Look for the word "vous" in the records, and copy each line where it appears.

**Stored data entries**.
▼▼▼
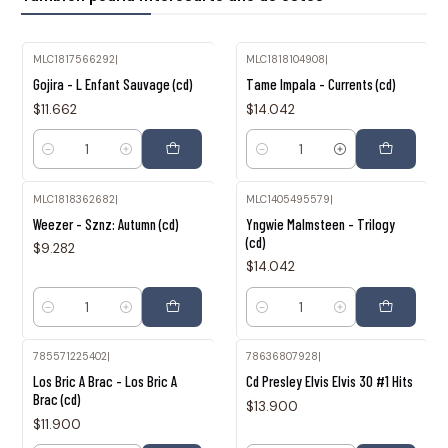
MLC1817566292
|
MLC1818104908
|
Gojira - L Enfant Sauvage (cd)
Tame Impala - Currents (cd)
$11.662
$14.042
Cantidad
Cantidad
MLC1818362682
|
MLC1405495579
|
Weezer - Sznz: Autumn (cd)
Yngwie Malmsteen - Trilogy
(cd)
$9.282
$14.042
Cantidad
Cantidad
785571225402
|
78636807928
|
Los Bric A Brac - Los Bric A
Cd Presley Elvis Elvis 30 #1 Hits
Brac (cd)
$13.900
$11.900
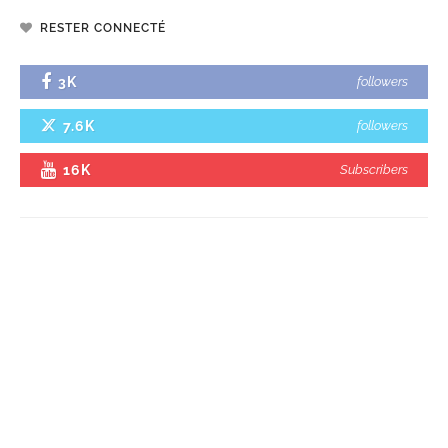
RESTER CONNECTÉ
3K
followers
7.6K
followers
16K
Subscribers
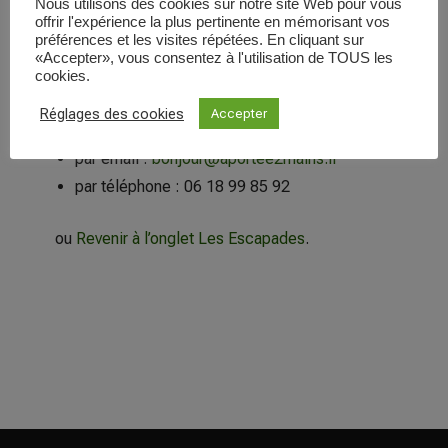
[simpay_error show_to= »admin »]
Nous utilisons des cookies sur notre site Web pour vous
offrir l'expérience la plus pertinente en mémorisant vos
préférences et les visites répétées. En cliquant sur
Votre session de paiement a été annulée.
«Accepter», vous consentez à l'utilisation de TOUS les
cookies.
Besoin d’aide ? Contactez-nous !
Réglages des cookies
Accepter
par email :
bonjour@aportee2mains.fr
par téléphone : 06 18 99 85 92
ou
Revenir à l’onglet Les Escapades
.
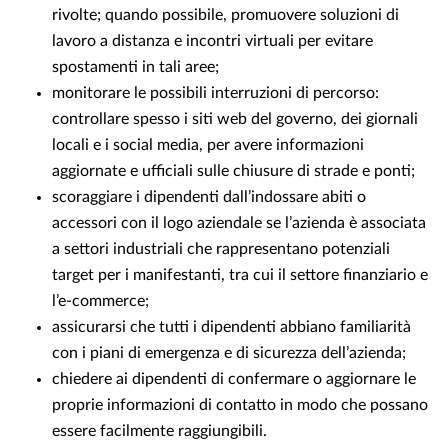
rivolte; quando possibile, promuovere soluzioni di
lavoro a distanza e incontri virtuali per evitare
spostamenti in tali aree;
monitorare le possibili interruzioni di percorso:
controllare spesso i siti web del governo, dei giornali
locali e i social media, per avere informazioni
aggiornate e ufficiali sulle chiusure di strade e ponti;
scoraggiare i dipendenti dall’indossare abiti o
accessori con il logo aziendale se l’azienda è associata
a settori industriali che rappresentano potenziali
target per i manifestanti, tra cui il settore finanziario e
l’e-commerce;
assicurarsi che tutti i dipendenti abbiano familiarità
con i piani di emergenza e di sicurezza dell’azienda;
chiedere ai dipendenti di confermare o aggiornare le
proprie informazioni di contatto in modo che possano
essere facilmente raggiungibili.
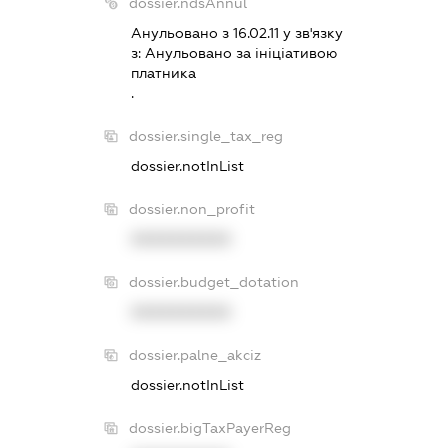
dossier.ndsAnnul
Анульовано з 16.02.11 у зв'язку
з:
Анульовано за iнiцiативою
платника
.
dossier.single_tax_reg
dossier.notInList
dossier.non_profit
XXXXXXXXXX
dossier.budget_dotation
XXXXXXXXXX
dossier.palne_akciz
dossier.notInList
dossier.bigTaxPayerReg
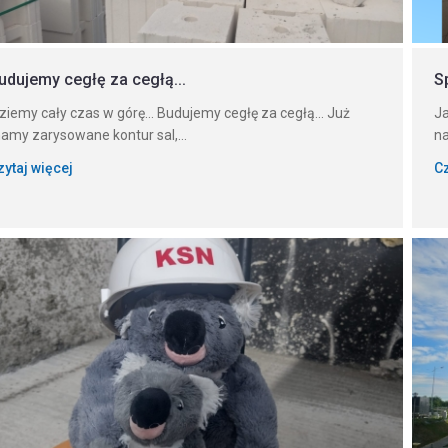
udujemy cegłę za cegłą...
S
dziemy cały czas w górę... Budujemy cegłę za cegłą... Już
Ja
amy zarysowane kontur sal,...
na
zytaj więcej
Cz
▲▲▲
**Task result**.
Nous utilisons des cookies sur notre site Web pour vous
«Accepter», vous consentez à l'utilisation de TOUS les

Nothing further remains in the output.